Some of Mulholland Drive is funny. Some of it’s scary, but as a whole appears to defy logic and everyone will take something different from it. Lynch’s own modest assessment obfuscates that the construction of the film will stand up to fierce scrutiny.
It has a misleadingly brief synopsis: Rita (Laura Harring) lost her memory after surviving a botched hit on Mulholland Drive. She stumbles to an abandoned apartment and meets naive Betty (Naomi Watts). Betty is a walking cliché following her dream of being an actress. They clumsily help each other and pick at the edges of a Hollywood conspiracy.

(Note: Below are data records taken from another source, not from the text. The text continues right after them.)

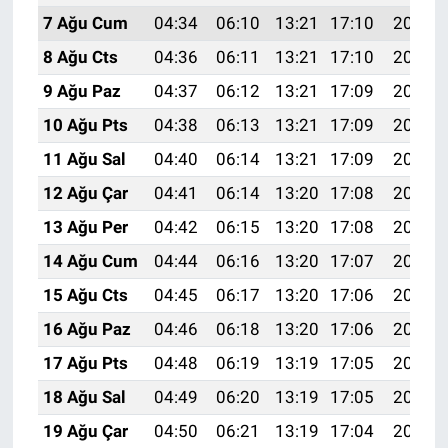
7 Ağu Cum
04:34
06:10
13:21
17:10
20:22
8 Ağu Cts
04:36
06:11
13:21
17:10
20:21
9 Ağu Paz
04:37
06:12
13:21
17:09
20:20
10 Ağu Pts
04:38
06:13
13:21
17:09
20:19
11 Ağu Sal
04:40
06:14
13:21
17:09
20:18
12 Ağu Çar
04:41
06:14
13:20
17:08
20:17
13 Ağu Per
04:42
06:15
13:20
17:08
20:15
14 Ağu Cum
04:44
06:16
13:20
17:07
20:14
15 Ağu Cts
04:45
06:17
13:20
17:06
20:13
16 Ağu Paz
04:46
06:18
13:20
17:06
20:11
17 Ağu Pts
04:48
06:19
13:19
17:05
20:10
18 Ağu Sal
04:49
06:20
13:19
17:05
20:09
19 Ağu Çar
04:50
06:21
13:19
17:04
20:07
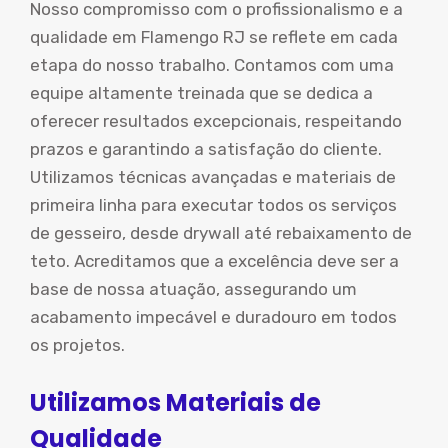
Nosso compromisso com o profissionalismo e a
qualidade em Flamengo RJ se reflete em cada
etapa do nosso trabalho. Contamos com uma
equipe altamente treinada que se dedica a
oferecer resultados excepcionais, respeitando
prazos e garantindo a satisfação do cliente.
Utilizamos técnicas avançadas e materiais de
primeira linha para executar todos os serviços
de gesseiro, desde drywall até rebaixamento de
teto. Acreditamos que a excelência deve ser a
base de nossa atuação, assegurando um
acabamento impecável e duradouro em todos
os projetos.
Utilizamos Materiais de
Qualidade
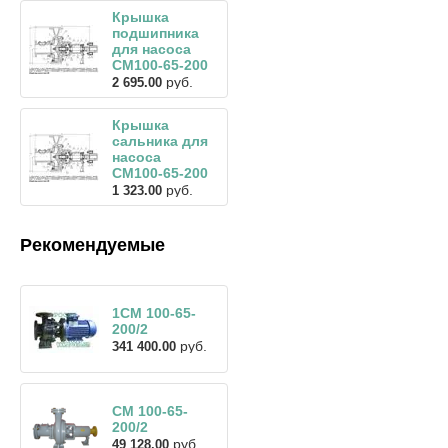
Крышка
подшипника
для насоса
СМ100-65-200
руб.
2 695.00
Крышка
сальника для
насоса
СМ100-65-200
руб.
1 323.00
Рекомендуемые
1СМ 100-65-
200/2
руб.
341 400.00
СМ 100-65-
200/2
руб.
49 128.00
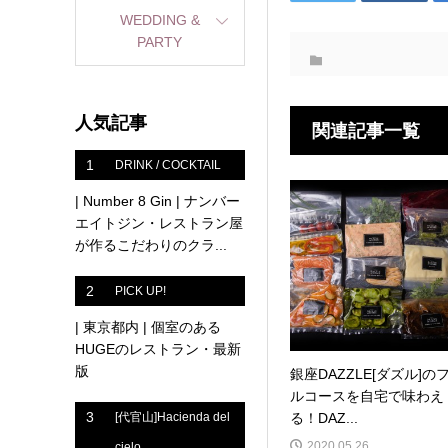
WEDDING &
PARTY
人気記事
関連記事一覧
1
DRINK / COCKTAIL
| Number 8 Gin | ナンバー
エイトジン・レストラン屋
が作るこだわりのクラ...
2
PICK UP!
| 東京都内 | 個室のある
HUGEのレストラン・最新
版
銀座DAZZLE[ダズル]の
ルコースを自宅で味わえ
3
る！DAZ...
[代官山]Hacienda del
2020.05.26
cielo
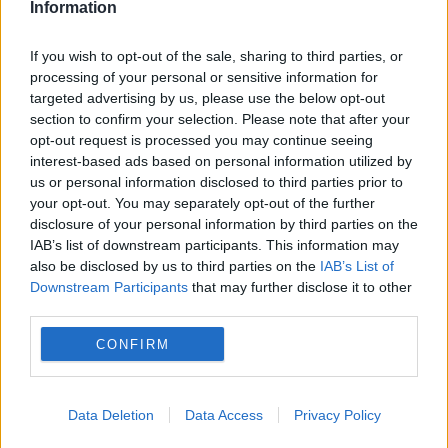
Information
If you wish to opt-out of the sale, sharing to third parties, or
processing of your personal or sensitive information for
targeted advertising by us, please use the below opt-out
MONDEN
section to confirm your selection. Please note that after your
Noroc incredibil. Un bilet de loterie de un
opt-out request is processed you may continue seeing
interest-based ads based on personal information utilized by
milion de euro a fost găsit în camionul de
us or personal information disclosed to third parties prior to
your opt-out. You may separately opt-out of the further
gunoi
disclosure of your personal information by third parties on the
IAB’s list of downstream participants. This information may
also be disclosed by us to third parties on the
IAB’s List of
Downstream Participants
that may further disclose it to other
third parties.
CONFIRM
Data Deletion
Data Access
Privacy Policy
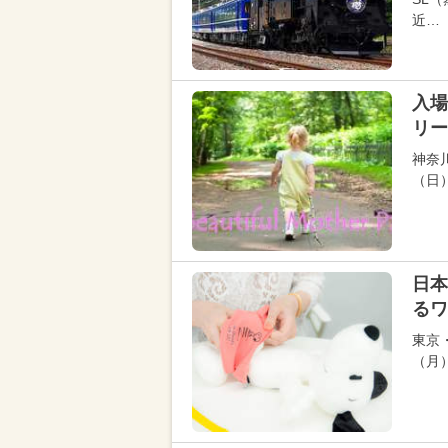
近…
入場
リー
神奈
（日）に
日本
るワ
東京
（月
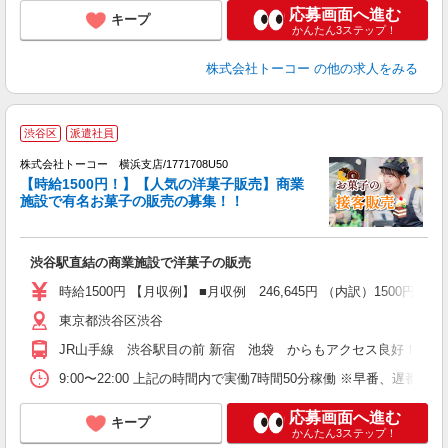
応募画面へ進む
キープ
かんたん3ステップ！
株式会社トーコー
の他の求人をみる
渋谷区
派遣社員
が
株式会社トーコー 横浜支店/1771708U50
高
【時給1500円！】【人気の洋菓子販売】商業
迎
施設で有名お菓子の販売の募集！！
渋谷駅直結の商業施設で洋菓子の販売
時給1500円 【月収例】 ■月収例 246,645円 （内訳）1500円×7時
東京都渋谷区渋谷
JR山手線 渋谷駅目の前 新宿 池袋 からもアクセス良好！
9:00〜22:00 上記の時間内で実働7時間50分稼働 ※早番
応募画面へ進む
キープ
かんたん3ステップ！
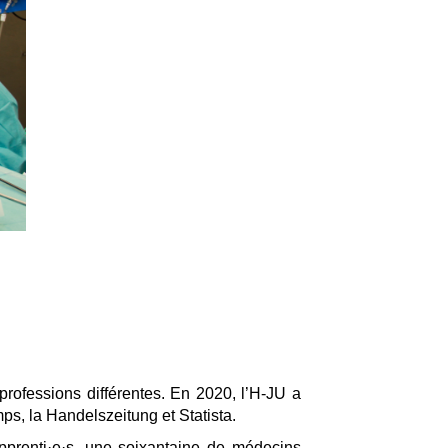
professions différentes. En 2020, l’H-JU a
s, la Handelszeitung et Statista.
pprenti·e·s, une soixantaine de médecins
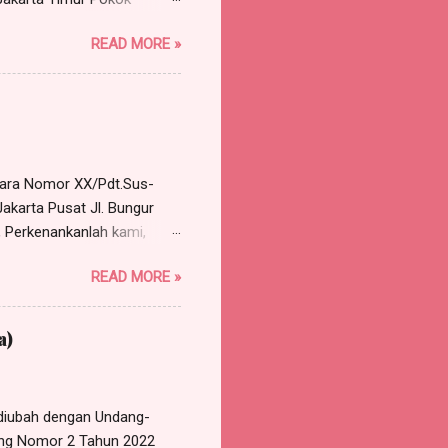
, namun ijin. Benar tanggal
READ MORE »
ukan surat ijin tidak
n disetujui. Pekerja minta
ng dilakukan perusahaan
rkara Nomor XX/Pdt.Sus-
akarta Pusat Jl. Bungur
 Perkenankanlah kami,
e Harris Manalu & Partners,
READ MORE »
 Timur, HP/WA: 0812-8386-
gal 10 Januari 2018,
a Nomor XX/Pdt.Sus-
a)
M EKSEPSI Bahwa eksepsi
lum pernah dilakukan
diubah dengan Undang-
ang Nomor 2 Tahun 2022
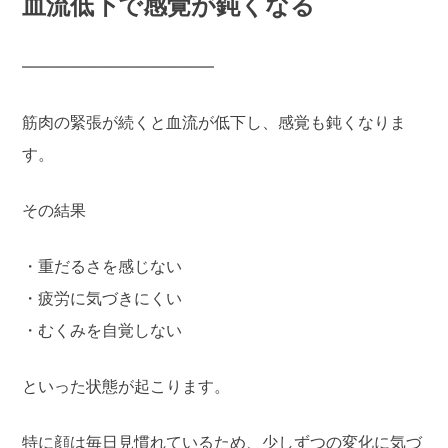
血流低下で感覚が鈍くなる
――――――――――――
筋肉の緊張が続くと血流が低下し、感覚も鈍くなりま
す。
その結果
・重だるさを感じない
・疲労に気づきにくい
・むくみを自覚しない
といった状態が起こります。
特に顔は毎日見慣れているため、少しずつの変化に気づ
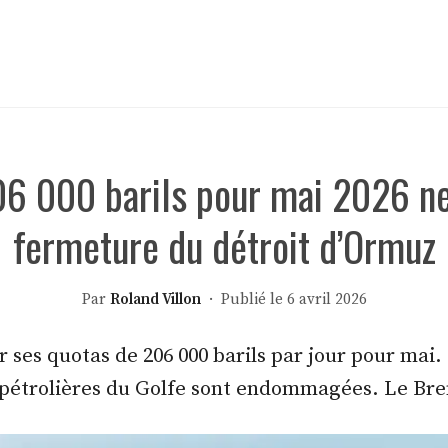
06 000 barils pour mai 2026 n
fermeture du détroit d’Ormuz
Par
Roland Villon
· Publié le 6 avril 2026
r ses quotas de 206 000 barils par jour pour mai
s pétrolières du Golfe sont endommagées. Le Bren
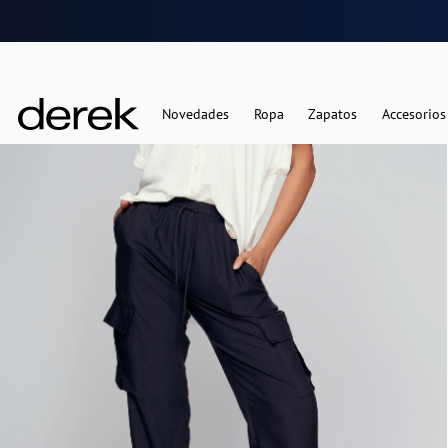
Novedades
Ropa
Zapatos
Accesorios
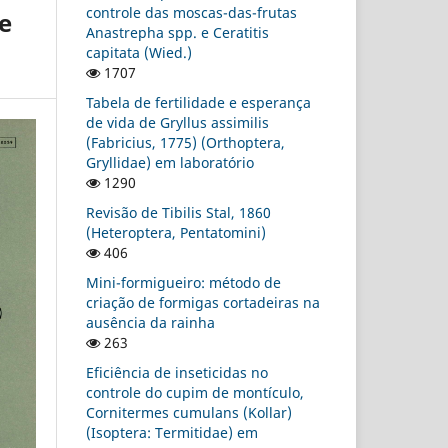
controle das moscas-das-frutas
e
Anastrepha spp. e Ceratitis
capitata (Wied.)
1707
Tabela de fertilidade e esperança
de vida de Gryllus assimilis
(Fabricius, 1775) (Orthoptera,
Gryllidae) em laboratório
1290
Revisão de Tibilis Stal, 1860
(Heteroptera, Pentatomini)
406
Mini-formigueiro: método de
criação de formigas cortadeiras na
ausência da rainha
263
Eficiência de inseticidas no
controle do cupim de montículo,
Cornitermes cumulans (Kollar)
(Isoptera: Termitidae) em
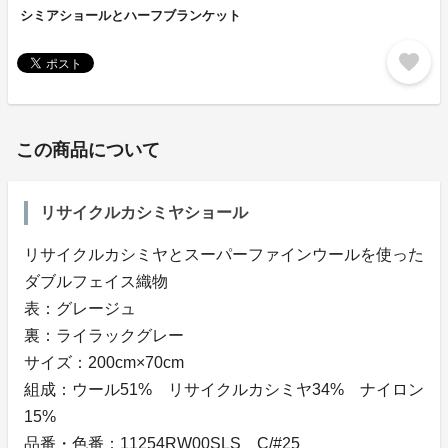
シミアショールとハーフブランケット
favorite
この商品について
リサイクルカシミヤショール
リサイクルカシミヤとスーパーファインウールを使った
ダブルフェイス織物
表：グレージュ
裏：ライラックグレー
サイズ：200cm×70cm
組成：ウール51% リサイクルカシミヤ34% ナイロン
15%
品番・色番：11254RW00SLS C/#25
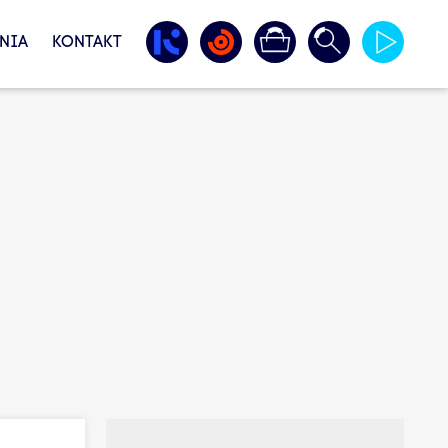
NIA
KONTAKT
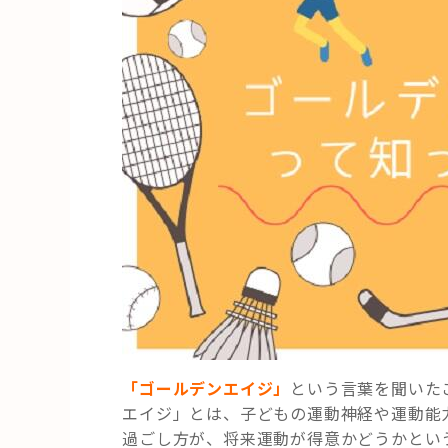
「ゴールデンエイジ」
という言葉を聞いた
エイジ」とは、子どもの運動神経や運動能
過ごし方が、将来運動が得意かどうかとい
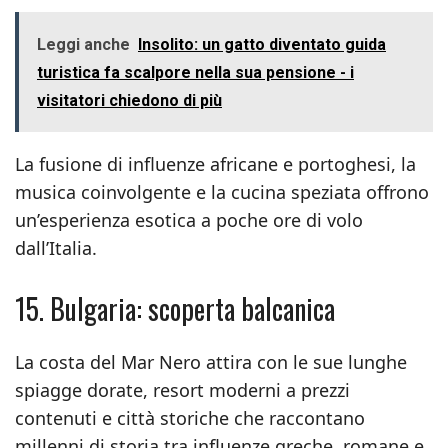
Leggi anche
Insolito: un gatto diventato guida
turistica fa scalpore nella sua pensione - i
visitatori chiedono di più
La fusione di influenze africane e portoghesi, la
musica coinvolgente e la cucina speziata offrono
un’esperienza esotica a poche ore di volo
dall’Italia.
15. Bulgaria: scoperta balcanica
La costa del Mar Nero attira con le sue lunghe
spiagge dorate, resort moderni a prezzi
contenuti e città storiche che raccontano
millenni di storia tra influenze greche, romane e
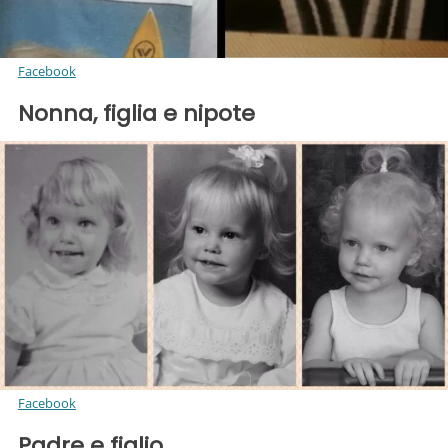
Facebook
Nonna, figlia e nipote
Facebook
Padre e figlio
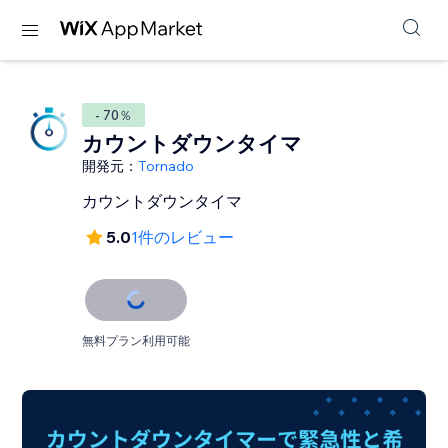
- 70％
カウントダウンタイマ
開発元：
Tornado
カウントダウンタイマ
5.0
1件のレビュー
無料プラン利用可能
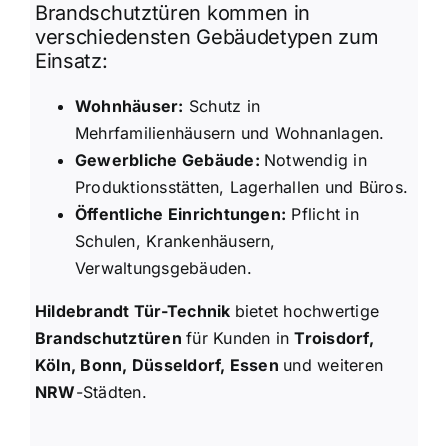
Brandschutztüren kommen in
verschiedensten Gebäudetypen zum
Einsatz:
Wohnhäuser:
Schutz in
Mehrfamilienhäusern und Wohnanlagen.
Gewerbliche Gebäude:
Notwendig in
Produktionsstätten, Lagerhallen und Büros.
Öffentliche Einrichtungen:
Pflicht in
Schulen, Krankenhäusern,
Verwaltungsgebäuden.
Hildebrandt Tür-Technik
bietet hochwertige
Brandschutztüren
für Kunden in
Troisdorf,
Köln, Bonn, Düsseldorf, Essen
und weiteren
NRW
-Städten.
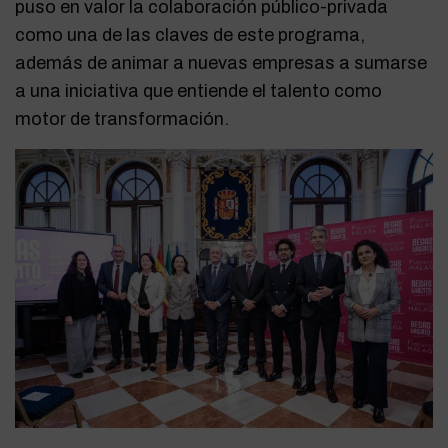
puso en valor la colaboración público-privada
como una de las claves de este programa,
además de animar a nuevas empresas a sumarse
a una iniciativa que entiende el talento como
motor de transformación.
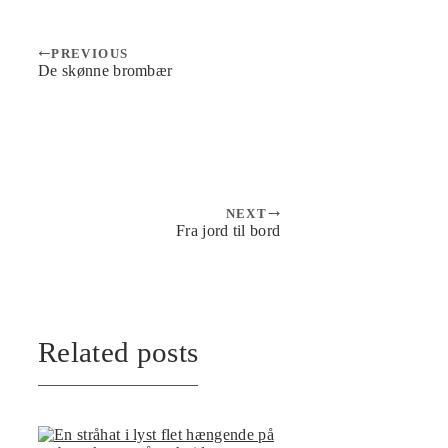
PREVIOUS
De skønne brombær
NEXT
Fra jord til bord
Related posts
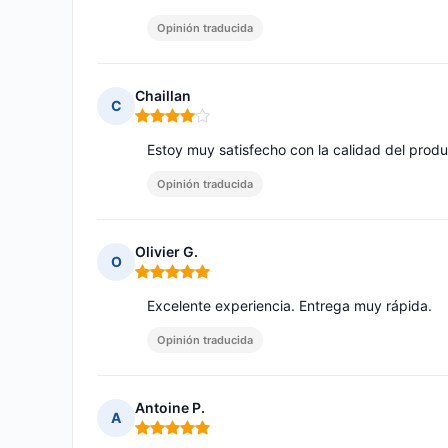
Opinión traducida
Chaillan
C
Nota: 4 de 5
Estoy muy satisfecho con la calidad del produ
Opinión traducida
Olivier G.
O
Nota: 5 de 5
Excelente experiencia. Entrega muy rápida.
Opinión traducida
Antoine P.
A
Nota: 5 de 5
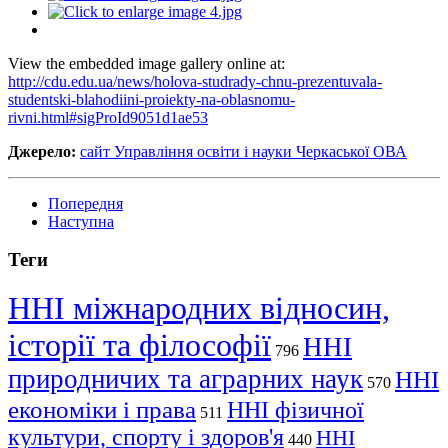
View the embedded image gallery online at:
http://cdu.edu.ua/news/holova-studrady-chnu-prezentuvala-
studentski-blahodiini-proiekty-na-oblasnomu-
rivni.html#sigProId9051d1ae53
Джерело:
сайт Управління освіти і науки Черкаської ОВА
Попередня
Наступна
Теги
ННІ міжнародних відносин,
історії та філософії
ННІ
796
природничих та аграрних наук
ННІ
570
економіки і права
ННІ фізичної
511
культури, спорту і здоров'я
ННІ
440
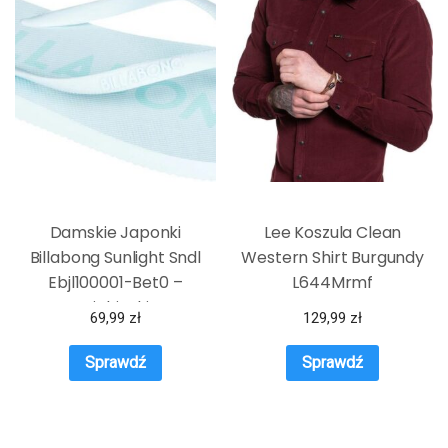
Damskie Japonki
Lee Koszula Clean
Billabong Sunlight Sndl
Western Shirt Burgundy
Ebjl100001-Bet0 –
L644Mrmf
Niebieski
69,99
zł
129,99
zł
Sprawdź
Sprawdź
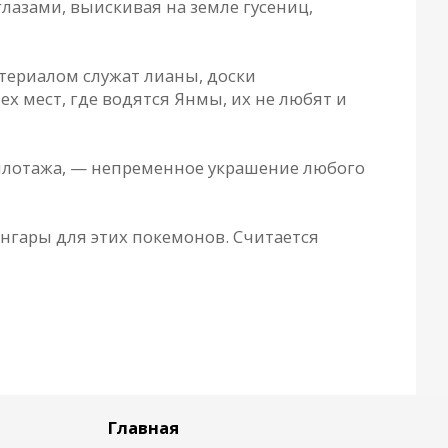
азами, выискивая на земле гусениц,
атериалом служат лианы, доски
х мест, где водятся Янмы, их не любят и
лотажа, — непременное украшение любого
нгары для этих покемонов. Считается
Главная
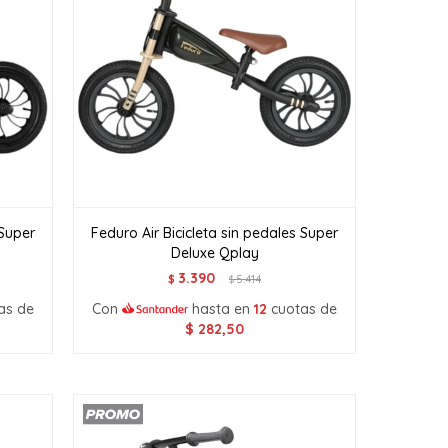
 Super
Feduro Air Bicicleta sin pedales Super
Deluxe Qplay
3.390
$
5.414
$
as de
Con
hasta en
12
cuotas de
$
282,50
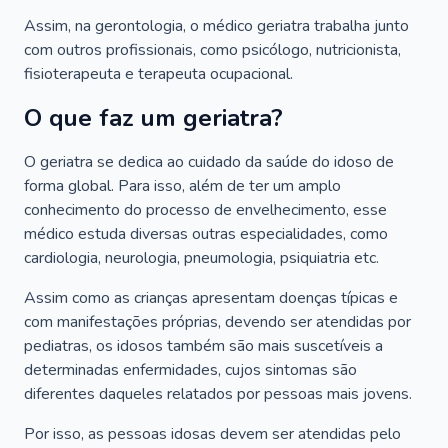
Assim, na gerontologia, o médico geriatra trabalha junto
com outros profissionais, como psicólogo, nutricionista,
fisioterapeuta e terapeuta ocupacional.
O que faz um geriatra?
O geriatra se dedica ao cuidado da saúde do idoso de
forma global. Para isso, além de ter um amplo
conhecimento do processo de envelhecimento, esse
médico estuda diversas outras especialidades, como
cardiologia, neurologia, pneumologia, psiquiatria etc.
Assim como as crianças apresentam doenças típicas e
com manifestações próprias, devendo ser atendidas por
pediatras, os idosos também são mais suscetíveis a
determinadas enfermidades, cujos sintomas são
diferentes daqueles relatados por pessoas mais jovens.
Por isso, as pessoas idosas devem ser atendidas pelo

That all sounds too ordinary for a film with such a reputation. It really doesn’t scratch the surface considering that critics once voted Mulholland Drive the greatest film of this century so far in 2016. Rich in character, confidence and a weirdness that doesn’t feel at all out-of-place in LA, it’s hard to argue, even as you wonder, what on earth is going on?
Mulholland Drive utilises the impossible glamour, madness and corruption of Hollywood that has proved fertile ground for the thriller genre for decades, especially when looking inwards. The dry California sun-baked town that twists Bogart around its little finger in In a Lonely Place gets an extra frisson of potency by introducing a narrative wormhole in-between Mulholland Drive and Sunset Boulevard. It converges in the diner, behind which something unspeakable lives. Or perhaps the answer lies in the suspiciously time-locked ghostly apartment complex, where Rita and Betty both struggle with their identity. Or maybe it’s in Silencia, the bonkers nightclub that seems to have all the answers you won’t want. Wherever the otherwise perfectly normal timelines cross -and there are several- the boundary between dreams and reality has never been quite so blurred or fragile since Fellini created 8 ½.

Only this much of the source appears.